Dataset items:

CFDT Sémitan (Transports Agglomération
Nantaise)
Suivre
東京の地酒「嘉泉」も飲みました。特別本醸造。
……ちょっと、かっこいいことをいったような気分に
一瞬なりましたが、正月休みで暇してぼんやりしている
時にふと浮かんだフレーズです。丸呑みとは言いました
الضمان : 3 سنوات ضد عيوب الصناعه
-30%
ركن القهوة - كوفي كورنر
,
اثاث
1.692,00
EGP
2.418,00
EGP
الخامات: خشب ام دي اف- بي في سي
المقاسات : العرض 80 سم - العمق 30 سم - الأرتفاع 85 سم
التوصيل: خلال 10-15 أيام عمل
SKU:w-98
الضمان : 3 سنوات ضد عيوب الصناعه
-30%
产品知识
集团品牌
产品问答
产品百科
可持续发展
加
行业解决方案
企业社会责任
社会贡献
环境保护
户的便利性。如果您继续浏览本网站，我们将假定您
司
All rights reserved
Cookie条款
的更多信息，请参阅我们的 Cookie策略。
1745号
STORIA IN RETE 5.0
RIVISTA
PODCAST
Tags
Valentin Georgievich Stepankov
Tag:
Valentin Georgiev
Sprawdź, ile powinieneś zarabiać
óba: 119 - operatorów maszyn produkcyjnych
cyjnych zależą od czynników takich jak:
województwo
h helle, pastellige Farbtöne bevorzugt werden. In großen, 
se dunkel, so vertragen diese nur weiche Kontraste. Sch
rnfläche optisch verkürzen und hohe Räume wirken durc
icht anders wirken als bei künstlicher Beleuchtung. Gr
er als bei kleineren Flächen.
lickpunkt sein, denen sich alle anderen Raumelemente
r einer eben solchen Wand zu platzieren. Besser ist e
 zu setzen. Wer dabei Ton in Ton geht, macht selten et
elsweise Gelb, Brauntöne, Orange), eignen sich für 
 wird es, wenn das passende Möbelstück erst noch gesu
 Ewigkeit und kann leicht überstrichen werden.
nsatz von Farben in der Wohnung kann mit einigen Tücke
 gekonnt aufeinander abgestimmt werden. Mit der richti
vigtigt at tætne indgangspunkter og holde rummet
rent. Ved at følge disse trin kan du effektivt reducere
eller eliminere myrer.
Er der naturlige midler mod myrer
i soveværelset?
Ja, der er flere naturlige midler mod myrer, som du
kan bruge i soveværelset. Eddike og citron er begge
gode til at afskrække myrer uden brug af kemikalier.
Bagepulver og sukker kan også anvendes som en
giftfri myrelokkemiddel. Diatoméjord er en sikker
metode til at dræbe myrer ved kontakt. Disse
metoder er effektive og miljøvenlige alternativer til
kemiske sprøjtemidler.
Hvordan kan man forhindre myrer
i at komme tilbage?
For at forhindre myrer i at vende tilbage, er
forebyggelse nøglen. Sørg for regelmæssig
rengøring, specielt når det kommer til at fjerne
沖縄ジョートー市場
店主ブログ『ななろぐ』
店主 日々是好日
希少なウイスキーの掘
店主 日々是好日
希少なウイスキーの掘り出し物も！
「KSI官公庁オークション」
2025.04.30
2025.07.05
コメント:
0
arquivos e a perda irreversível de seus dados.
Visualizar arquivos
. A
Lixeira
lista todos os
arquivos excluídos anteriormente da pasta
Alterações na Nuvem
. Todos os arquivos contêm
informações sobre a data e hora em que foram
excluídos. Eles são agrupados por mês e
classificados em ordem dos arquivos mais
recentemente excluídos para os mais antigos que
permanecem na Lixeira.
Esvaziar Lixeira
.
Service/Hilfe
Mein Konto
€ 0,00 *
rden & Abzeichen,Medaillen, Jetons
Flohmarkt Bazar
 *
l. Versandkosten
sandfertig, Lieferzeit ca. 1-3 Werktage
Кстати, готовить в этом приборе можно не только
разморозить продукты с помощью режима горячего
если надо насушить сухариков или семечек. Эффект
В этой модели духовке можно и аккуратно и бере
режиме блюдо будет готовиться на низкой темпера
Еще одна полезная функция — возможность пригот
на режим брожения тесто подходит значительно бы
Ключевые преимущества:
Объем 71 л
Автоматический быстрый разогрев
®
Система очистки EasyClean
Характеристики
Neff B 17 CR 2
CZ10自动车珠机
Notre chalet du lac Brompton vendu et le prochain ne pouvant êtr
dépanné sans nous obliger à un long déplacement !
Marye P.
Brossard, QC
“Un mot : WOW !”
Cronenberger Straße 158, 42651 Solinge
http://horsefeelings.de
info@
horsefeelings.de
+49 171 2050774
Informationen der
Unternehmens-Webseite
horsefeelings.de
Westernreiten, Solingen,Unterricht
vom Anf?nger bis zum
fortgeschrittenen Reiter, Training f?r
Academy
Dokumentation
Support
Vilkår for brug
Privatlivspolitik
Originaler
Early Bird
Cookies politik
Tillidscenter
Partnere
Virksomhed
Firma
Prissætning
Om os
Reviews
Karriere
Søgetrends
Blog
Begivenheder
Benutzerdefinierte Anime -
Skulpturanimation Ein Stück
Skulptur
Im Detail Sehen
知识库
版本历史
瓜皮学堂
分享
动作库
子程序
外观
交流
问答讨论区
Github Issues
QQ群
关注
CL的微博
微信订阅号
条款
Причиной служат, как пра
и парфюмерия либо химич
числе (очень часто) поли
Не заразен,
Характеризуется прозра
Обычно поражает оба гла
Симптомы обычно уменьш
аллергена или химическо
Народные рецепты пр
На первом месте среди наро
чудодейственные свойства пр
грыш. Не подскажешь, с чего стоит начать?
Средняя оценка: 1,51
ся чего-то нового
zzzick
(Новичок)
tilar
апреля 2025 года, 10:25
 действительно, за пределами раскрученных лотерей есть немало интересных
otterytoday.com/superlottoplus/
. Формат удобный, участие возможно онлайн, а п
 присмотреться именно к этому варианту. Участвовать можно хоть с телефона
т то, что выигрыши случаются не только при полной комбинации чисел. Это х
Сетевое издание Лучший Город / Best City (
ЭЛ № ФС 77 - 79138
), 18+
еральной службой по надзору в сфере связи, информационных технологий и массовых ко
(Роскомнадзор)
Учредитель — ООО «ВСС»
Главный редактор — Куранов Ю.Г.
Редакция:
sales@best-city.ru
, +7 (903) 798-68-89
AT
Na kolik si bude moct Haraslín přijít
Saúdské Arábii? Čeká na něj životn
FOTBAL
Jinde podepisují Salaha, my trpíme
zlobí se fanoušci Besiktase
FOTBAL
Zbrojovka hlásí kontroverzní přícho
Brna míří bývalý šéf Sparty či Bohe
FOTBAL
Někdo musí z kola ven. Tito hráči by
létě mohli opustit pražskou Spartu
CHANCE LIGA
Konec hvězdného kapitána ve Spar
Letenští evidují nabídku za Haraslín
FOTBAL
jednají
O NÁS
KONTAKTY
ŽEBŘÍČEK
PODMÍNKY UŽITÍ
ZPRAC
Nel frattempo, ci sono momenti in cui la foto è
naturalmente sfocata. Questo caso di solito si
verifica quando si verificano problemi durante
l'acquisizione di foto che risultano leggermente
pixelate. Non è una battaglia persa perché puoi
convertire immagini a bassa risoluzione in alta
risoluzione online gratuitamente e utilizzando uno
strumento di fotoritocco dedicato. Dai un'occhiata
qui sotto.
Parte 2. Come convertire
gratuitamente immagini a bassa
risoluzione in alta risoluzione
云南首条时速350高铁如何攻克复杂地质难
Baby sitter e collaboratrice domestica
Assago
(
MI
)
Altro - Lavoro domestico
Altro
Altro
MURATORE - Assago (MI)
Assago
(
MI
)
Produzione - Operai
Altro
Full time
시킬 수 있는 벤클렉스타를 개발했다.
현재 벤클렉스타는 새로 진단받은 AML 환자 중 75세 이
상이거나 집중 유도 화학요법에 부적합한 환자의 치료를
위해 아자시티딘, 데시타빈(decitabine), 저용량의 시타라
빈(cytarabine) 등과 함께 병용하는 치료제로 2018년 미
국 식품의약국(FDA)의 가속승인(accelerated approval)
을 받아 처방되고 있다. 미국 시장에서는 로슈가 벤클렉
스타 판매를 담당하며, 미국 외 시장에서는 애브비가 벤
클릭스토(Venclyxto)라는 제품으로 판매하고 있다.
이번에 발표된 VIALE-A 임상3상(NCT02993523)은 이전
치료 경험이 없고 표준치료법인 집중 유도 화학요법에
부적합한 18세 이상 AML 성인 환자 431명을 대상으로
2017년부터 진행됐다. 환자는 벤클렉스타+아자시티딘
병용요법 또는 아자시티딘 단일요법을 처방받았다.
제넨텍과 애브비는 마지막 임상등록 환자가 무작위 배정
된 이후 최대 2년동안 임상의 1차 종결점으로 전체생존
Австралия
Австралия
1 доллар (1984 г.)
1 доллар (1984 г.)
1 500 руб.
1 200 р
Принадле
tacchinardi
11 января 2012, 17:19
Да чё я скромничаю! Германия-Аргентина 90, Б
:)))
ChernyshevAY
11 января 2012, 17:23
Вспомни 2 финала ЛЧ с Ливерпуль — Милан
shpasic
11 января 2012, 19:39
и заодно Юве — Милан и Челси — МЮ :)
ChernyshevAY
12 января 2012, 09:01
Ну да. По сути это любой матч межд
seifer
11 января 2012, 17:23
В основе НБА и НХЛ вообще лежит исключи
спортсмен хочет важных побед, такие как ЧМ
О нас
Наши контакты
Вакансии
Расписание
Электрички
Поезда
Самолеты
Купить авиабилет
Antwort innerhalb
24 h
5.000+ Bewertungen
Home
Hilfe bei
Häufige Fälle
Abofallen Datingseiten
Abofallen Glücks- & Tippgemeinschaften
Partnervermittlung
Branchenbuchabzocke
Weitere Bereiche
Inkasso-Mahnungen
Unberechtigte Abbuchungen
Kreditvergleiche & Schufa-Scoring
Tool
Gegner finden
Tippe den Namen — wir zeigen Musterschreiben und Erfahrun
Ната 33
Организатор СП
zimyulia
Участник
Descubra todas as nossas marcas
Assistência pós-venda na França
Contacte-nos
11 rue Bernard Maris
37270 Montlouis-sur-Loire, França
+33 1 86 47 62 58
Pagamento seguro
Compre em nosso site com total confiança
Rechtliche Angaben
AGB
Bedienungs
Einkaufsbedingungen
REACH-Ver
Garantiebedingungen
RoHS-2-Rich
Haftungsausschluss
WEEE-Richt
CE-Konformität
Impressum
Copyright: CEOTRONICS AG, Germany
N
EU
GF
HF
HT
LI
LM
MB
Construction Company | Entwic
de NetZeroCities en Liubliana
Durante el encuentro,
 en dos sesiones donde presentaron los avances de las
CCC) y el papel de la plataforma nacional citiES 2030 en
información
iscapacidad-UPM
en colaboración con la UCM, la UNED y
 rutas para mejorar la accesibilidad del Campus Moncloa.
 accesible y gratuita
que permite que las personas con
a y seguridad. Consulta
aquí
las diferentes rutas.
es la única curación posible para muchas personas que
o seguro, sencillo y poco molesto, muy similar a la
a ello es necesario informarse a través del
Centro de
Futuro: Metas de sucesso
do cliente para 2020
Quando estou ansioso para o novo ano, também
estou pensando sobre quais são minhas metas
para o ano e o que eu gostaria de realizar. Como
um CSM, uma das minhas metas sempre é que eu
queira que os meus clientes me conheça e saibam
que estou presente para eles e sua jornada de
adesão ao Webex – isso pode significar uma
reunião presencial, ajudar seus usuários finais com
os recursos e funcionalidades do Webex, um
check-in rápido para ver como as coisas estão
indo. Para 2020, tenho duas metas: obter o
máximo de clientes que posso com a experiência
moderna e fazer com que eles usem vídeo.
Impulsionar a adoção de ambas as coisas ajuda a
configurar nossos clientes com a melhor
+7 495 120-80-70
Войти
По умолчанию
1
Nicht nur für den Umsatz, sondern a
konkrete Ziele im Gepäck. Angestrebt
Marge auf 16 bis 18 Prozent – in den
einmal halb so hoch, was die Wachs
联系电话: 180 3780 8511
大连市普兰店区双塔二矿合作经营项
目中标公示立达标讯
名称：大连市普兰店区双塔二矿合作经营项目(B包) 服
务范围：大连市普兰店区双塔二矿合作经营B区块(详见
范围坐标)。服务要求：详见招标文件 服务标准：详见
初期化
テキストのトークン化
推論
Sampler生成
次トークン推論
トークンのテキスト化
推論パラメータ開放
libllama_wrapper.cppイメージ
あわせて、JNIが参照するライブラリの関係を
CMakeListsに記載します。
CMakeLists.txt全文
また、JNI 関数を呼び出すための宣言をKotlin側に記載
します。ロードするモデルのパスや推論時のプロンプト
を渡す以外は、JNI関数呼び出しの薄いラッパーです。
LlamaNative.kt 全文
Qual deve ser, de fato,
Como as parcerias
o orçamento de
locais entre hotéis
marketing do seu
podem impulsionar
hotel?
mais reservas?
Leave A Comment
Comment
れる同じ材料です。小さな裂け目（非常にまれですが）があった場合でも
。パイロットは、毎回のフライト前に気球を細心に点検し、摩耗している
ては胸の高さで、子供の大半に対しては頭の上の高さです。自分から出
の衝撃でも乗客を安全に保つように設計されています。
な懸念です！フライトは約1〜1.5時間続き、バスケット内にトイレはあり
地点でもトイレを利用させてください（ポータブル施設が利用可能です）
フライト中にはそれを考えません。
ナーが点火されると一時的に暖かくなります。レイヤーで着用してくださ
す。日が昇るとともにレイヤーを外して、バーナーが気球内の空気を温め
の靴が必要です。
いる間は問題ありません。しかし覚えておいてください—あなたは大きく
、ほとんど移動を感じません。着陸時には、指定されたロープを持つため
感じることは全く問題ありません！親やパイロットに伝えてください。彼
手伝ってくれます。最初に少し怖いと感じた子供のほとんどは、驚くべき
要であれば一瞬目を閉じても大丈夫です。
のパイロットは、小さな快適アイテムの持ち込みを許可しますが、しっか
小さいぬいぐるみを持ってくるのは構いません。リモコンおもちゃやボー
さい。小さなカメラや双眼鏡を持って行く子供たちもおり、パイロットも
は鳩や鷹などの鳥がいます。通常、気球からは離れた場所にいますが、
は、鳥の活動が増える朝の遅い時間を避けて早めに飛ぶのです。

**EXERCISE:** Could you transcribe the entries above word for word, from the line with "gekonnt aufeinander abgestimmt" down to the line with "sandfertig, Lieferzeit ca. 1-3 Werktage", keeping both?

**TASK ANSWER:**
 gekonnt aufeinander abgestimmt werden. Mit der richti
vigtigt at tætne indgangspunkter og holde rummet
rent. Ved at følge disse trin kan du effektivt reducere
eller eliminere myrer.
Er der naturlige midler mod myrer
i soveværelset?
Ja, der er flere naturlige midler mod myrer, som du
kan bruge i soveværelset. Eddike og citron er begge
gode til at afskrække myrer uden brug af kemikalier.
Bagepulver og sukker kan også anvendes som en
giftfri myrelokkemiddel. Diatoméjord er en sikker
metode til at dræbe myrer ved kontakt. Disse
metoder er effektive og miljøvenlige alternativer til
kemiske sprøjtemidler.
Hvordan kan man forhindre myrer
i at komme tilbage?
For at forhindre myrer i at vende tilbage, er
forebyggelse nøglen. Sørg for regelmæssig
rengøring, specielt når det kommer til at fjerne
沖縄ジョートー市場
店主ブログ『ななろぐ』
店主 日々是好日
希少なウイスキーの掘
店主 日々是好日
希少なウイスキーの掘り出し物も！
「KSI官公庁オークション」
2025.04.30
2025.07.05
コメント:
0
arquivos e a perda irreversível de seus dados.
Visualizar arquivos
. A
Lixeira
lista todos os
arquivos excluídos anteriormente da pasta
Alterações na Nuvem
. Todos os arquivos contêm
informações sobre a data e hora em que foram
excluídos. Eles são agrupados por mês e
classificados em ordem dos arquivos mais
recentemente excluídos para os mais antigos que
permanecem na Lixeira.
Esvaziar Lixeira
.
Service/Hilfe
Mein Konto
€ 0,00 *
rden & Abzeichen,Medaillen, Jetons
Flohmarkt Bazar
 *
l. Versandkosten
sandfertig, Lieferzeit ca. 1-3 Werktage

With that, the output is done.